The Forgotten
“Let’s go see The Rock,” she said, shaking his shoulder gently.
“What?” Glen’s voice was clotted with sleep, and his brown hair stuck up at odd angles.
“The big rock that they’re taking to the museum,” she said her voice high.
“What fucking museum?”
“You know the museum I went to on my birthday.”
“I didn’t go with you; if you remember.”
She did remember. She’d stood on the sidewalk in front of the museum for two hours, a blur to the drivers street-racing between traffic lights on the boulevard, but he never came. Finally, she went in by herself and made her way through the labyrinthine space with a lump in her throat that grew until she thought it would cut off her airway completely.

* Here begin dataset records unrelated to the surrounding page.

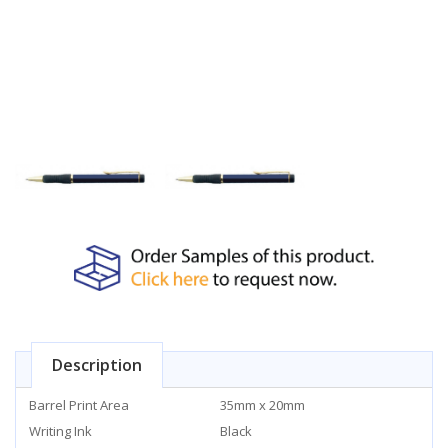
Description
Barrel Print Area
35mm x 20mm
Writing Ink
Black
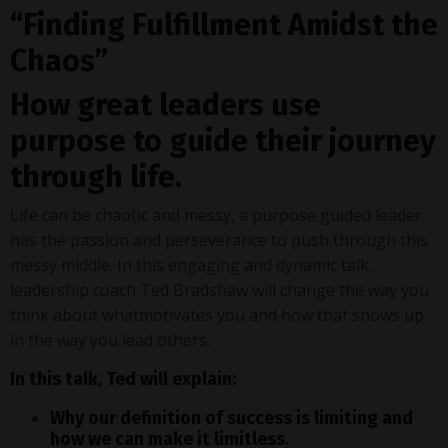
“Finding Fulfillment Amidst the
Chaos”
How great leaders use
purpose to guide their journey
through life.
Life can be chaotic and messy, a purpose guided leader
has the passion and perseverance to push through this
messy middle. In this engaging and dynamic talk,
leadership coach Ted Bradshaw will change the way you
think about whatmotivates you and how that shows up
in the way you lead others.
In this talk, Ted will explain:
Why our definition of success is limiting and
how we can make it limitless.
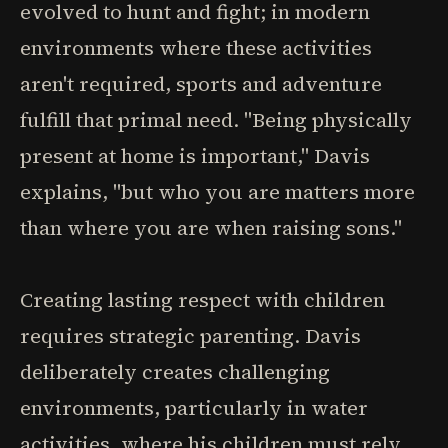
evolved to hunt and fight; in modern
environments where these activities
aren't required, sports and adventure
fulfill that primal need. "Being physically
present at home is important," Davis
explains, "but who you are matters more
than where you are when raising sons."
Creating lasting respect with children
requires strategic parenting. Davis
deliberately creates challenging
environments, particularly in water
activities, where his children must rely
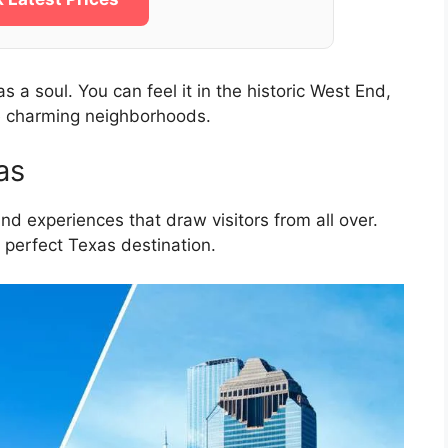
a soul. You can feel it in the historic West End,
e charming neighborhoods.
as
 and experiences that draw visitors from all over.
 perfect Texas destination.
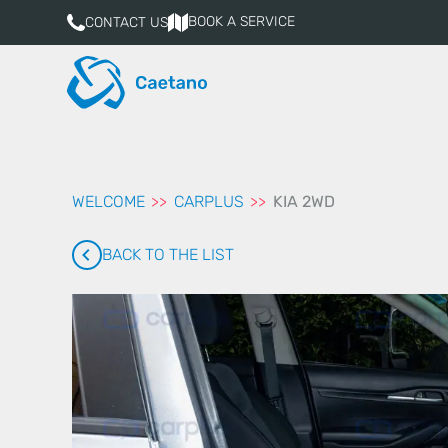
aqui
BOOK A SERVICE
CONTACT US
WELCOME
CARPLUS
KIA 2WD
BACK TO THE LIST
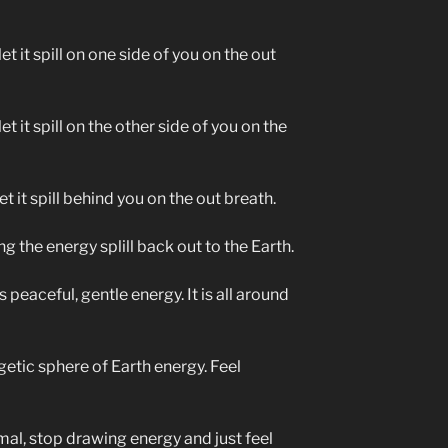
et it spill on one side of you on the out
et it spill on the other side of you on the
t it spill behind you on the out breath.
g the energy splill back out to the Earth.
 peaceful, gentle energy. It is all around
getic sphere of Earth energy. Feel
mal, stop drawing energy and just feel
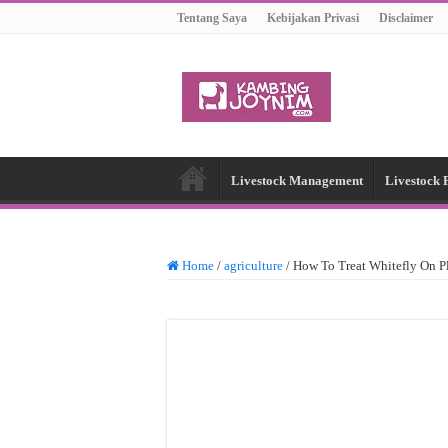
Tentang Saya
Kebijakan Privasi
Disclaimer
Livestock Management
Livestock 
Home
/
agriculture
/
How To Treat Whitefly On P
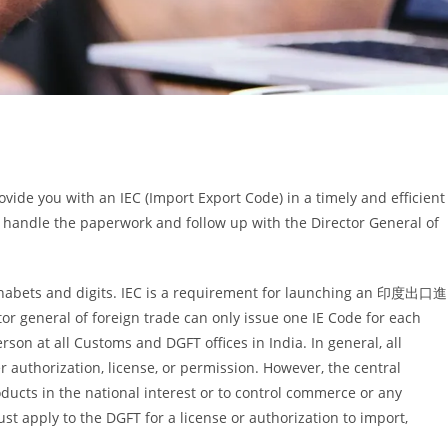
ovide you with an IEC (Import Export Code) in a timely and efficient
 handle the paperwork and follow up with the Director General of
lphabets and digits. IEC is a requirement for launching an 印度出口進
or general of foreign trade can only issue one IE Code for each
son at all Customs and DGFT offices in India. In general, all
 authorization, license, or permission. However, the central
ducts in the national interest or to control commerce or any
st apply to the DGFT for a license or authorization to import,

Right in front of Rembrandt’s The Raising of Lazarus, she burst into tears to the surprise of a Japanese tour group making their way through the gallery. One member had snapped her picture on the off chance that he was witnessing performance art. When she got home, Glen was watching a re-run of SouthPark.
“How many times do you get to see a 340-ton rock rolling through the city?” she asked him now.
“I can tell you how many times I want to see one,” he said, turning his narrow back to her.
She went to the living room and found a newscast showing the progress of The Rock. The reporter breathlessly interviewed those who had come from far and near to see it and those who were seeing it by default. An old, black man with unnaturally smooth skin and two teeth in his mouth said he couldn’t understand why so many people were cheering something that had been dug out of the ground. The reporter swung her mike to someone else. Meanwhile, city workers earned overtime taking down power lines and traffic signals. Helicopters buzzed overhead, while bright television lights illuminated the shrink-wrapped rock and crowds surged around the football field-sized trailer that towed the giant.
“I’m going,” she said to no one.
She kept on her pajama bottoms, but pulled on an old sweatshirt and slipped on a pair of tennis shoes. She glanced in the mirror at her thin, blond hair and dull, green eyes before grabbing her car keys.
She drove like a maniac to make it down to the intersection before the giant turned north on its way to Wilshire and the museum. She parked behind a line of other cars with their hazard lights flashing and joined the parade of revelers off to see The Rock. She heard snippets of conversations in the chorus of voices.
“We’ll remember where we were,” and “It’s historic, really,” and “I can’t believe you got me out here looking at this stupid rock.”
She looked at the sea of phones held aloft ready to capture the image of The Rock like a firefly in a jar and realized that in 20 or 30 years someone would remember its journey. And, she thought, they’ll remember me, too.